(Collected data)
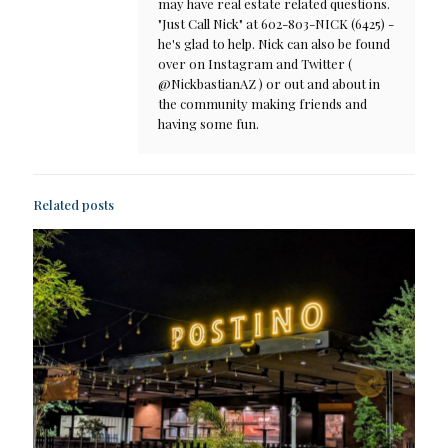
may have real estate related questions.
"Just Call Nick" at 602-803-NICK (6425) -
he's glad to help. Nick can also be found
over on Instagram and Twitter (
@NickbastianAZ ) or out and about in
the community making friends and
having some fun.
Related posts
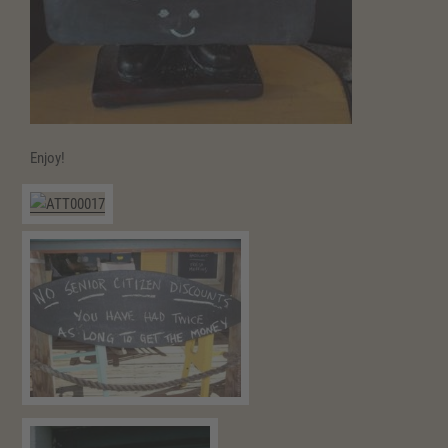
Enjoy!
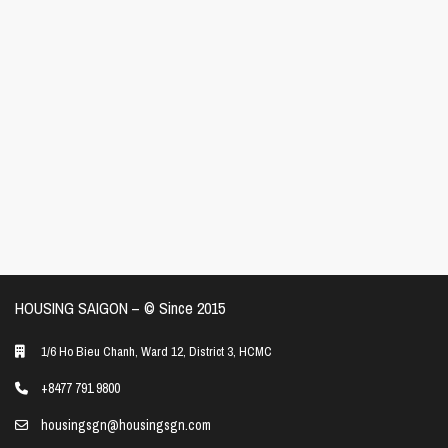
HOUSING SAIGON – ©️ Since 2015
1/6 Ho Bieu Chanh, Ward 12, District 3, HCMC
+8477 791 9800
housingsgn@housingsgn.com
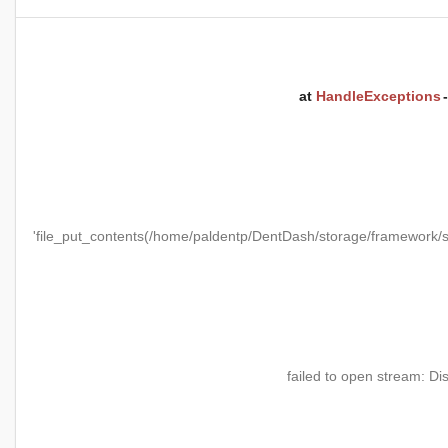
at
HandleExceptions
'file_put_contents(/home/paldentp/DentDash/storage/framewo
failed to open stream: Di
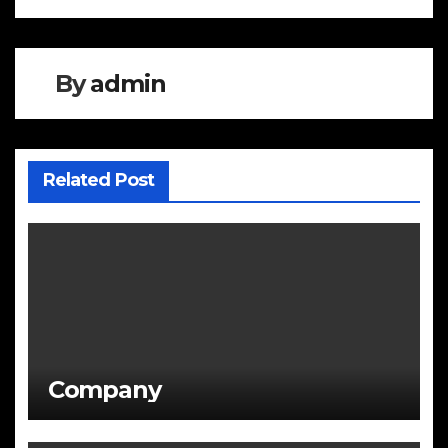
navigation
By
admin
Related Post
Company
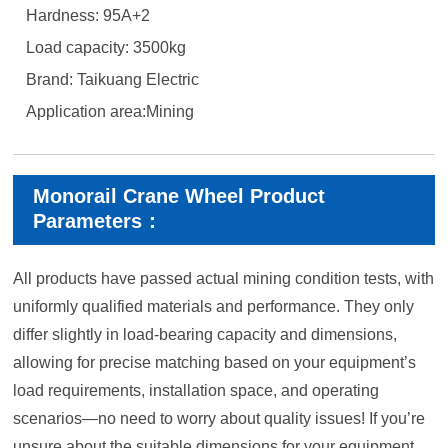
Hardness: 95A+2
Load capacity: 3500kg
Brand: Taikuang Electric
Application area:Mining
Monorail Crane Wheel Product
Parameters：
All products have passed actual mining condition tests, with
uniformly qualified materials and performance. They only
differ slightly in load-bearing capacity and dimensions,
allowing for precise matching based on your equipment’s
load requirements, installation space, and operating
scenarios—no need to worry about quality issues! If you’re
unsure about the suitable dimensions for your equipment,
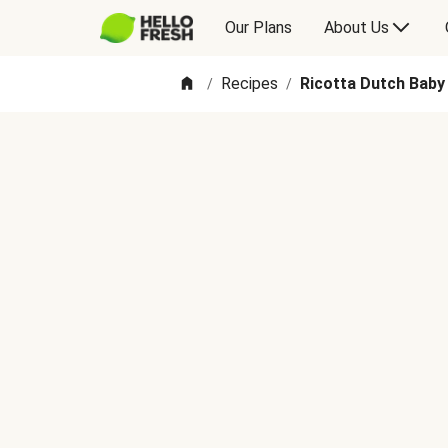
Our Plans
About Us
Recipes
Ricotta Dutch Baby
/
/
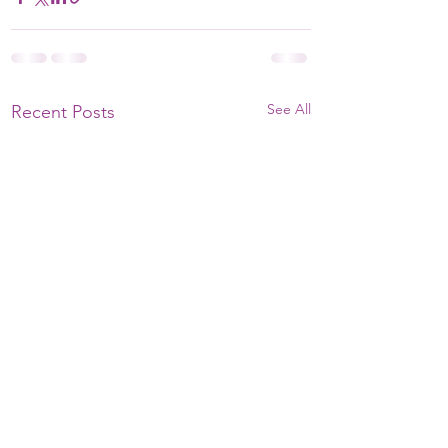
See All
Recent Posts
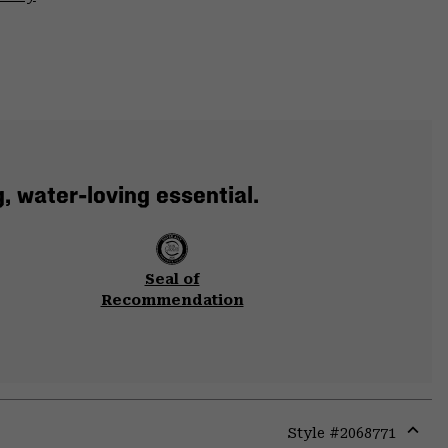
, water-loving essential.
Seal of
Recommendation
Style #
2068771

- Problem requirements
Would you write out all of the records exactly, omitting the pictures?

- Response to the task
may have real estate related questions.
"Just Call Nick" at 602-803-NICK (6425) -
he's glad to help. Nick can also be found
over on Instagram and Twitter (
@NickbastianAZ ) or out and about in
the community making friends and
having some fun.
Related posts
Enjoy!
HOUSING SAIGON – ©️ Since 2015
1/6 Ho Bieu Chanh, Ward 12, District 3, HCMC
+8477 791 9800
housingsgn@housingsgn.com
at
HandleExceptions
'file_put_contents(/home/paldentp/DentDash/storage/framewo
failed to open stream: Di
navigation
By
admin
Related Post
Company
Hardness: 95A+2
Load capacity: 3500kg
Brand: Taikuang Electric
Application area:Mining
Monorail Crane Wheel Product
Parameters：
All products have passed actual mining condition tests, with
uniformly qualified materials and performance. They only
differ slightly in load-bearing capacity and dimensions,
allowing for precise matching based on your equipment’s
load requirements, installation space, and operating
scenarios—no need to worry about quality issues! If you’re
unsure about the suitable dimensions for your equipment,
Our Plans
About Us
Recipes
Ricotta Dutch Baby
/
/
See All
Recent Posts
, water-loving essential.
Seal of
Recommendation
Style #
2068771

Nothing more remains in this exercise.